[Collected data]
╭──
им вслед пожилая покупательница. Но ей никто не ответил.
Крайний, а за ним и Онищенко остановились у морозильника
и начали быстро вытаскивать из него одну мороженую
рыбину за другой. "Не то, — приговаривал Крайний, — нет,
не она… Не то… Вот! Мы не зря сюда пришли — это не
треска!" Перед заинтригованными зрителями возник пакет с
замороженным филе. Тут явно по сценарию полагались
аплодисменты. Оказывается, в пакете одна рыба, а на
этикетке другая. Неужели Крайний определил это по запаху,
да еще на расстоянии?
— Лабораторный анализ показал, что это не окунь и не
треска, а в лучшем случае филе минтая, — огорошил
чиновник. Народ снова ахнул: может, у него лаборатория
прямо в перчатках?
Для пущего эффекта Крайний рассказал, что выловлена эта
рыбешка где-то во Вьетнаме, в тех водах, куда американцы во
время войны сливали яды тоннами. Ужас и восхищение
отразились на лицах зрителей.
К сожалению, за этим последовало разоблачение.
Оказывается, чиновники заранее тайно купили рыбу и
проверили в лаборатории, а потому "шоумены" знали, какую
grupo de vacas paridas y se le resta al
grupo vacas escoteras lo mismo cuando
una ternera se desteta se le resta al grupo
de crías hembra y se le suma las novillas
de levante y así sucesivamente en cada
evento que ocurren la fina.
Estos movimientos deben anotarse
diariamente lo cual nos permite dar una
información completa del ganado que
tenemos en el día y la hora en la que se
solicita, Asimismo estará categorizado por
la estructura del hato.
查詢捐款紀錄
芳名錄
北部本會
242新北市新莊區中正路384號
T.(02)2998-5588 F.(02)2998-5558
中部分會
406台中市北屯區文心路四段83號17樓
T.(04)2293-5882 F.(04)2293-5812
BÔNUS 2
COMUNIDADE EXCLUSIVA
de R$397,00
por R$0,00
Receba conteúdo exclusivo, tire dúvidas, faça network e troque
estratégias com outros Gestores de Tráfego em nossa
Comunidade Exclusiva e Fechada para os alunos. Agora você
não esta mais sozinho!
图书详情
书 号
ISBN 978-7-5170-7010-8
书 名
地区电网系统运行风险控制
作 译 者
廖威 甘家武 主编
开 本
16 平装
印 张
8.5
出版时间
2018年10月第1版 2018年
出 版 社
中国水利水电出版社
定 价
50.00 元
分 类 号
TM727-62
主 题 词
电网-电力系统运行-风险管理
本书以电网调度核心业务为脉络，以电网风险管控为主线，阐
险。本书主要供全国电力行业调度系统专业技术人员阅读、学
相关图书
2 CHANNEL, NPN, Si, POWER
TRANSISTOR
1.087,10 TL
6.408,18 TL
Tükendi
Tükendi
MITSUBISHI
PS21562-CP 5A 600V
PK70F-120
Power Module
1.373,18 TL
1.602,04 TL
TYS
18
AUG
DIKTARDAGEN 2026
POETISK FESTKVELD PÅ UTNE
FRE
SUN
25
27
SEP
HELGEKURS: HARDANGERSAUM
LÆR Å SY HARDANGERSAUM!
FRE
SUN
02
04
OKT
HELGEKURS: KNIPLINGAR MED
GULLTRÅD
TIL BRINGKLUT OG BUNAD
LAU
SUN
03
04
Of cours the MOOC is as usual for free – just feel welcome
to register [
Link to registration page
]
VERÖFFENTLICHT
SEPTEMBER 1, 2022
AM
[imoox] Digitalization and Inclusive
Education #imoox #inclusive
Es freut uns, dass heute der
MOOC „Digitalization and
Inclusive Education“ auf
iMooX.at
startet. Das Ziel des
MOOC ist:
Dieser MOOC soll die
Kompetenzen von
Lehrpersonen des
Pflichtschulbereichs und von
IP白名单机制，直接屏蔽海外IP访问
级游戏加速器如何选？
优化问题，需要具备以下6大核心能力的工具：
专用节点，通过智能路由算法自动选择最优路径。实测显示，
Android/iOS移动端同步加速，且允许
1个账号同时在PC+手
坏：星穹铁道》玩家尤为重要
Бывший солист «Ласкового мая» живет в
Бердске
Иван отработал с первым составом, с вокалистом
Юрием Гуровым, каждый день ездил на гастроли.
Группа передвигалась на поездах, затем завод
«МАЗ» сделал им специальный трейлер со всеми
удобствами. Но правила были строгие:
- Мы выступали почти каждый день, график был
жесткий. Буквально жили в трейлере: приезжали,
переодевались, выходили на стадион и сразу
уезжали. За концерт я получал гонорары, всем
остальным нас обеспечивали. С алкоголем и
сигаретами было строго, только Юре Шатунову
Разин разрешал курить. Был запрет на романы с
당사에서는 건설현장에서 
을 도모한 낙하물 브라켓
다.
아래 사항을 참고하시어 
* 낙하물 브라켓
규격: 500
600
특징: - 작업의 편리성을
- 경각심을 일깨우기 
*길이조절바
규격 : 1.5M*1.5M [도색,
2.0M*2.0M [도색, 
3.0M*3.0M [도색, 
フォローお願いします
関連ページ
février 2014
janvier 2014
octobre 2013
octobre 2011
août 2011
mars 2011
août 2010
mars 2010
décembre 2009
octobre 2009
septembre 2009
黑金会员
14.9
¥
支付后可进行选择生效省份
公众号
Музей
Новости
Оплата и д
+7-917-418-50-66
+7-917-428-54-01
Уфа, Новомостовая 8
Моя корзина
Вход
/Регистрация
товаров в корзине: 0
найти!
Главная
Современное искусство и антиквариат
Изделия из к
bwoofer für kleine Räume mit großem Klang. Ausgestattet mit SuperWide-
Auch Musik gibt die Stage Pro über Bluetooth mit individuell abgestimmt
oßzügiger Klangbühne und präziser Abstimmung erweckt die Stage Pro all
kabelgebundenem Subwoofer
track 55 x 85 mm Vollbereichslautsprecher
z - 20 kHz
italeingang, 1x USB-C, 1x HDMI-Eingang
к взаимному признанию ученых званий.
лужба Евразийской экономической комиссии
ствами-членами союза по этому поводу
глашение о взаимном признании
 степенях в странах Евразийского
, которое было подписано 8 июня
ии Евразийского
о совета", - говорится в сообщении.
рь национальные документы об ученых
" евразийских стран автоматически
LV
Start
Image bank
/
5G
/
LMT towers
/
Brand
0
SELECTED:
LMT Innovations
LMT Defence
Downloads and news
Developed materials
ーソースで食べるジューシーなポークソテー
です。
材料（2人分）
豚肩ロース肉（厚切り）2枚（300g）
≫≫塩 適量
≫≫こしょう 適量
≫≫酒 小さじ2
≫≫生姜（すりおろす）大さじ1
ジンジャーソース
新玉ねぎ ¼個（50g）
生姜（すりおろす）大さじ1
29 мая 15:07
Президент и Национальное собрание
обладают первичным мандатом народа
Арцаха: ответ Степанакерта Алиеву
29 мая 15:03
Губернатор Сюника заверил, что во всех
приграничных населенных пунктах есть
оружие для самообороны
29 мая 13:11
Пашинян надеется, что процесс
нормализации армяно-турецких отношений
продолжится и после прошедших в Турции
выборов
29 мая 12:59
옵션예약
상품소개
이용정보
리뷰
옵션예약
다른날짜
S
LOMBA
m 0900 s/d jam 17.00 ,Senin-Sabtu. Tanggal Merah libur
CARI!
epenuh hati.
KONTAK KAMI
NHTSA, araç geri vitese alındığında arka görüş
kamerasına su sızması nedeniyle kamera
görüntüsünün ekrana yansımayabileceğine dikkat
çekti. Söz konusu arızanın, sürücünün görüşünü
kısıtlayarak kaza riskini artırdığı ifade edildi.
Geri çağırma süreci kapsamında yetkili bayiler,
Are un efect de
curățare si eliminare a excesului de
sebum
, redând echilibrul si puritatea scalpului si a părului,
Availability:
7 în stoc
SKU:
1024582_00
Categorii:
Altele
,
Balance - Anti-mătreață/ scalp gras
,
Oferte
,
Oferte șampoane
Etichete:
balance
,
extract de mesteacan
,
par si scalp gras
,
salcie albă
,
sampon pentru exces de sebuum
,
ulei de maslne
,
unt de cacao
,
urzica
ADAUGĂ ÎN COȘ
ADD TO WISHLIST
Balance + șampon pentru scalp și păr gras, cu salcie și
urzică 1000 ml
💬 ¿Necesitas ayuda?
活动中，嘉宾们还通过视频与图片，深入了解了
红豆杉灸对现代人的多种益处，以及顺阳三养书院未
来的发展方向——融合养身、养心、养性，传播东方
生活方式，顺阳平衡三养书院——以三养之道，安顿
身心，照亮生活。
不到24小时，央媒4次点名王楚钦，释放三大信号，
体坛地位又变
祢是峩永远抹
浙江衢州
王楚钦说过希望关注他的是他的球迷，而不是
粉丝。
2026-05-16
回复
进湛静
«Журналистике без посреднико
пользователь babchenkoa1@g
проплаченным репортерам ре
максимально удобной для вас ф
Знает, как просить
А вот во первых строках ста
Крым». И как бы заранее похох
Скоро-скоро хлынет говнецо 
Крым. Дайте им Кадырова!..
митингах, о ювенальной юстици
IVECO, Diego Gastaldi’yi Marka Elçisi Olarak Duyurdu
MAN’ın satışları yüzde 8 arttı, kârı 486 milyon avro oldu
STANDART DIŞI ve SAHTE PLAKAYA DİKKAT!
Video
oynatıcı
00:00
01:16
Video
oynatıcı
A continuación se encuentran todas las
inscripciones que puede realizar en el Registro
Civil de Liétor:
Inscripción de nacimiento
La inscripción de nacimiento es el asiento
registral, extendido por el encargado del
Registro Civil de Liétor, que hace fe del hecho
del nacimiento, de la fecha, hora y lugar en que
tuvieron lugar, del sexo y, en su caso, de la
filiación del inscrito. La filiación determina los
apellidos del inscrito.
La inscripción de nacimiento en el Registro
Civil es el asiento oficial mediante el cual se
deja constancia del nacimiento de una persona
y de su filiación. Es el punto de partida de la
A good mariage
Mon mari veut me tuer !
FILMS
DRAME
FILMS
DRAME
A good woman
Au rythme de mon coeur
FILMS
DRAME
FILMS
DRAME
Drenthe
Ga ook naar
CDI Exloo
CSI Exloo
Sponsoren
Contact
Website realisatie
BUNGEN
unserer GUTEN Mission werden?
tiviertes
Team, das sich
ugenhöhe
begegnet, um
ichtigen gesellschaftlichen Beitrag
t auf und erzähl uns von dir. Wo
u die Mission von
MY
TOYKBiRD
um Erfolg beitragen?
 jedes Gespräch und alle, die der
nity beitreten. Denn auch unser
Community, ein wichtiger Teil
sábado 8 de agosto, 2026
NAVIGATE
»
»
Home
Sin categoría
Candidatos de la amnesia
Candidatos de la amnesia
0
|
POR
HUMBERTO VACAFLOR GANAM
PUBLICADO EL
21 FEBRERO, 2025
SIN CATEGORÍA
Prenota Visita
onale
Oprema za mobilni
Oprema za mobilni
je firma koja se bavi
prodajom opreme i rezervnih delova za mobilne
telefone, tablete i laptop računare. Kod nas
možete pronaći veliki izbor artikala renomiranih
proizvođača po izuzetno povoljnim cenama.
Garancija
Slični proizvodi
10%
╰──
EXERCISE DETAILS: Take the line above containing "salcie albă", the line containing "Civil es el", and all lines in between, and copy them exactly without anything else.

ANSWER SPACE:
salcie albă
,
sampon pentru exces de sebuum
,
ulei de maslne
,
unt de cacao
,
urzica
ADAUGĂ ÎN COȘ
ADD TO WISHLIST
Balance + șampon pentru scalp și păr gras, cu salcie și
urzică 1000 ml
💬 ¿Necesitas ayuda?
活动中，嘉宾们还通过视频与图片，深入了解了
红豆杉灸对现代人的多种益处，以及顺阳三养书院未
来的发展方向——融合养身、养心、养性，传播东方
生活方式，顺阳平衡三养书院——以三养之道，安顿
身心，照亮生活。
不到24小时，央媒4次点名王楚钦，释放三大信号，
体坛地位又变
祢是峩永远抹
浙江衢州
王楚钦说过希望关注他的是他的球迷，而不是
粉丝。
2026-05-16
回复
进湛静
«Журналистике без посреднико
пользователь babchenkoa1@g
проплаченным репортерам ре
максимально удобной для вас ф
Знает, как просить
А вот во первых строках ста
Крым». И как бы заранее похох
Скоро-скоро хлынет говнецо 
Крым. Дайте им Кадырова!..
митингах, о ювенальной юстици
IVECO, Diego Gastaldi’yi Marka Elçisi Olarak Duyurdu
MAN’ın satışları yüzde 8 arttı, kârı 486 milyon avro oldu
STANDART DIŞI ve SAHTE PLAKAYA DİKKAT!
Video
oynatıcı
00:00
01:16
Video
oynatıcı
A continuación se encuentran todas las
inscripciones que puede realizar en el Registro
Civil de Liétor:
Inscripción de nacimiento
La inscripción de nacimiento es el asiento
registral, extendido por el encargado del
Registro Civil de Liétor, que hace fe del hecho
del nacimiento, de la fecha, hora y lugar en que
tuvieron lugar, del sexo y, en su caso, de la
filiación del inscrito. La filiación determina los
apellidos del inscrito.
La inscripción de nacimiento en el Registro
Civil es el asiento oficial mediante el cual se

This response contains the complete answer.